Three-year senior and Head Prefect, Andrew Byrne-King ‘20 looks back on the class’s impact on the community with pride about what it has accomplished. He said, “The Class of 2020 has evolved a lot over its four years. I for one was not a part of it until Sophomore year. Over its time, however, I think a common theme has been kindness and friendship, as there has always been a sense of comradery that was special within our grade. This feeling spread throughout the community, as our class members did. Our grade, still having an identity within itself, spread out into every grade as leaders, athletes, and friends. Not just our leaders and athletes, but everyone, found a place in the community beyond our class. We helped shape a culture of kindness and friendship by doing as we preached. Our leaders, from The Prefects, Head Tour Guides, RAs, and more, helped carry on this message in larger ways, while still sticking to their grade’s underlying goals. As a member of the class myself, I hope I can speak for everyone in saying that we hope this will be our legacy. That we were kind, that we were your friends, that we had an impact that was profound on campus. Or, we can just be the corona class, I guess we can’t always control our legacies!”

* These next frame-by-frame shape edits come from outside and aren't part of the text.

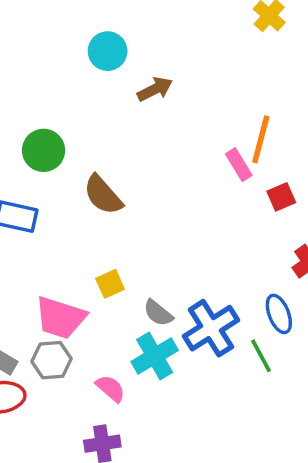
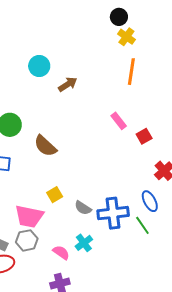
orange line: (261, 139) -> (131, 72), moved
blue cross: (211, 328) -> (113, 213), turned 32
cyan cross: (155, 356) -> (84, 243), moved, size x0.7

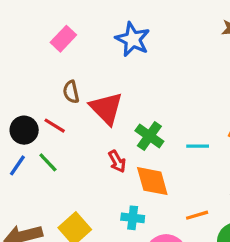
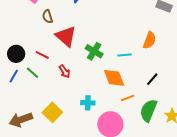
brown semicircle: (71, 92) -> (48, 16), moved
red line: (55, 126) -> (42, 55), moved
red arrow: (117, 161) -> (64, 71), moved
orange diamond: (152, 181) -> (114, 78), moved

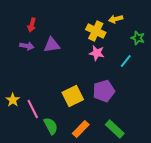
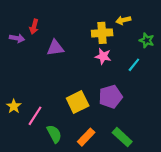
yellow cross: (96, 31) -> (102, 33), turned -30
purple arrow: (27, 46) -> (17, 38), moved
pink line: (33, 109) -> (35, 116), turned 60

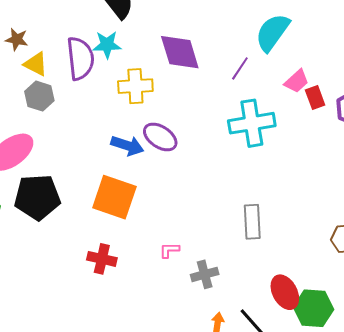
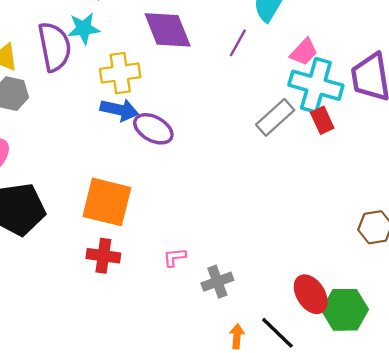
red rectangle: (315, 98) -> (322, 120), moved
cyan cross: (252, 123) -> (316, 85), moved, turned 30
blue arrow: (127, 146) -> (119, 110), moved
gray rectangle: (252, 222) -> (275, 117), moved, turned 56
red cross: (102, 259) -> (103, 256), moved

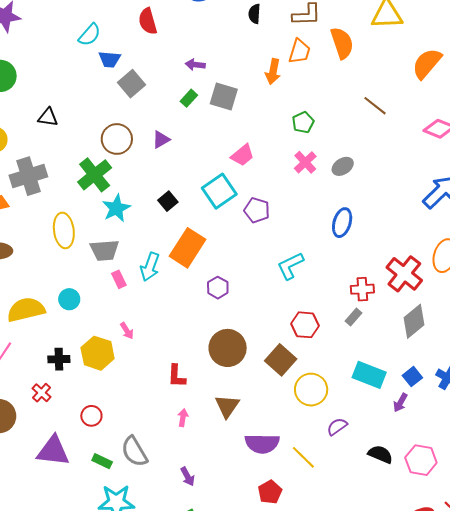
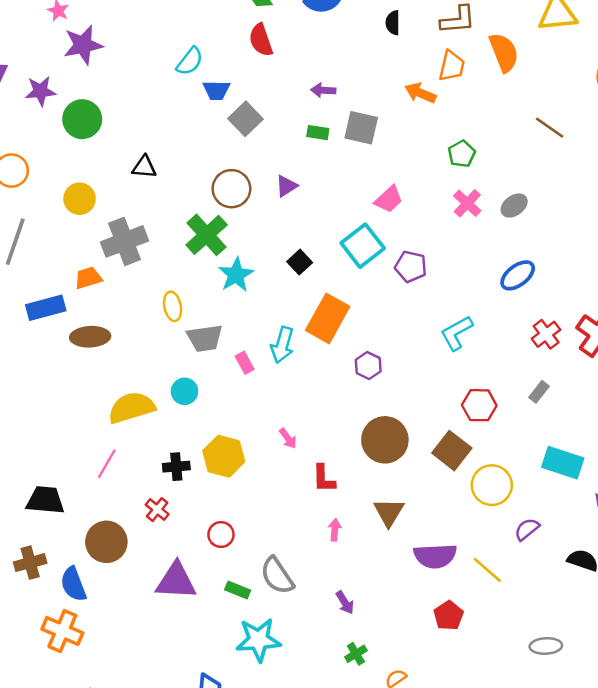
orange arrow: (273, 72) -> (420, 93), turned 105
green rectangle: (189, 98) -> (318, 133), turned 60
blue ellipse: (342, 223) -> (518, 275), turned 40
yellow ellipse: (64, 230) -> (173, 306), size x0.7
gray trapezoid: (105, 250) -> (205, 338), moved
red cross: (362, 289) -> (546, 334), moved, turned -30
pink arrow: (127, 331) -> (288, 438), moved

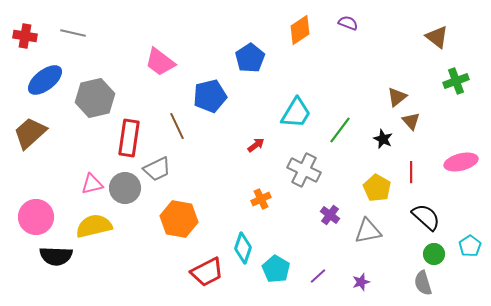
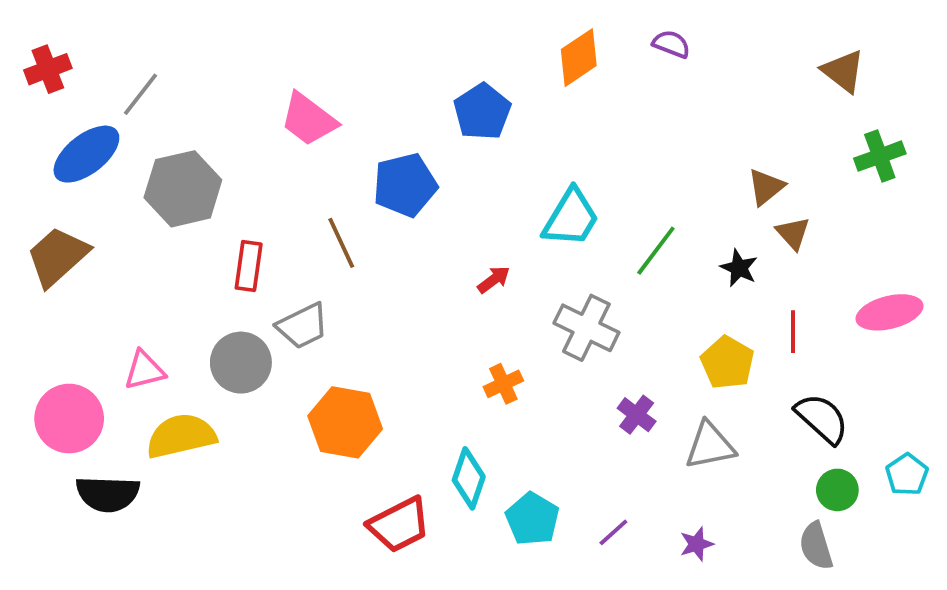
gray line: (73, 33) -> (141, 94), moved, turned -65
red cross: (25, 36) -> (48, 69), turned -30
red rectangle: (129, 138) -> (249, 266), size x0.7
pink triangle: (92, 184) -> (144, 370), moved

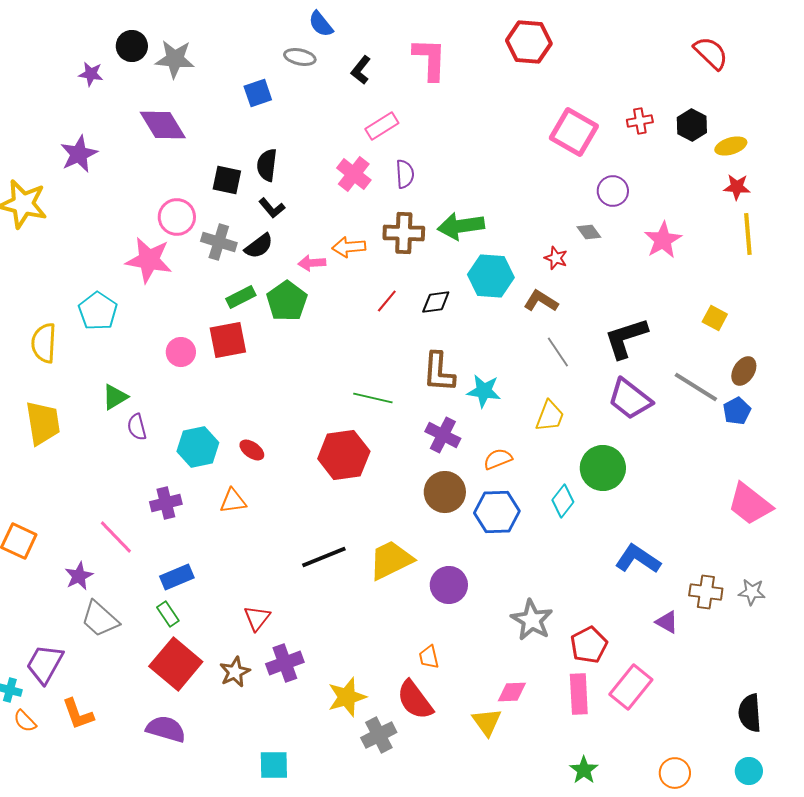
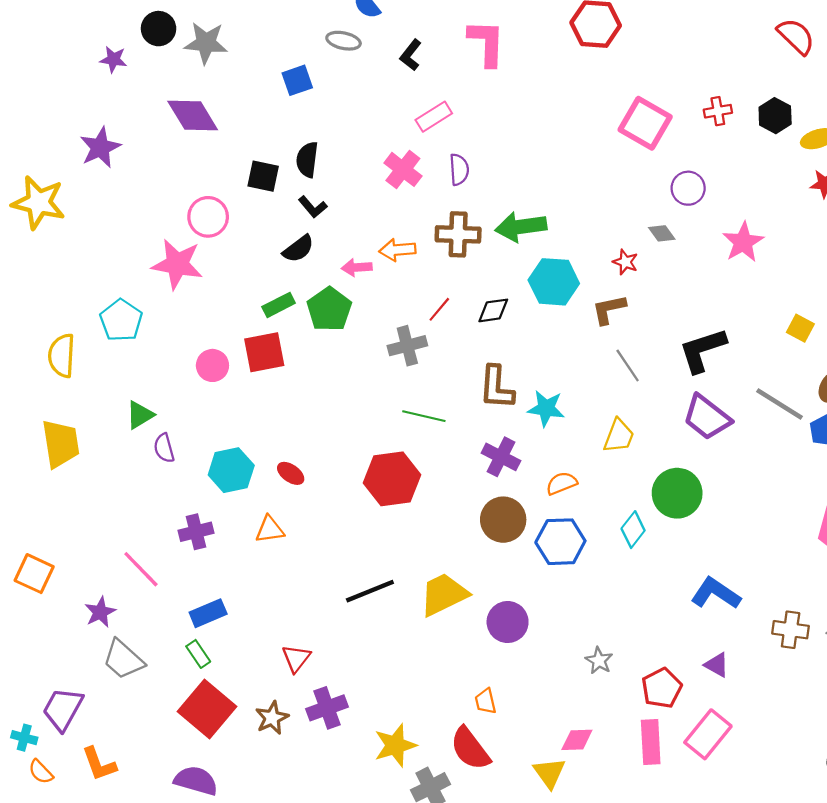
gray cross: (219, 242) -> (407, 346), moved, turned -32
brown L-shape: (541, 301) -> (609, 309), turned -44
gray star: (532, 620) -> (599, 661), size x0.6
purple triangle: (667, 622) -> (717, 665), moved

The Gunnery’s Dean of Students, Dr. Matthews, has been at The Gunnery for the entire four years of this senior class. Getting to work closely with students in classes, as a coach, in her advisor group, and on campus in general, Dr. Matthews is proud of the growth she has seen within the senior class. She said, “I have been honored to watch the Class of 2020 learn and grow together over the last four years. This class has a true commitment to each other and to making the world a better place (in the tradition of Frederick Gunn). This class is graduating in a truly historic moment and I have every confidence that when they return to campus, they will amaze us with all they have accomplished.”
Although the school year did not end as anyone had hoped, the Class of 2020 kept a positive mindset and finished the year strong. The senior class is excited for all the end of year events, despite them being online, and they all hope to get to celebrate together on campus in August.
Photos courtesy of The Gunnery and the 2020 Senior Class.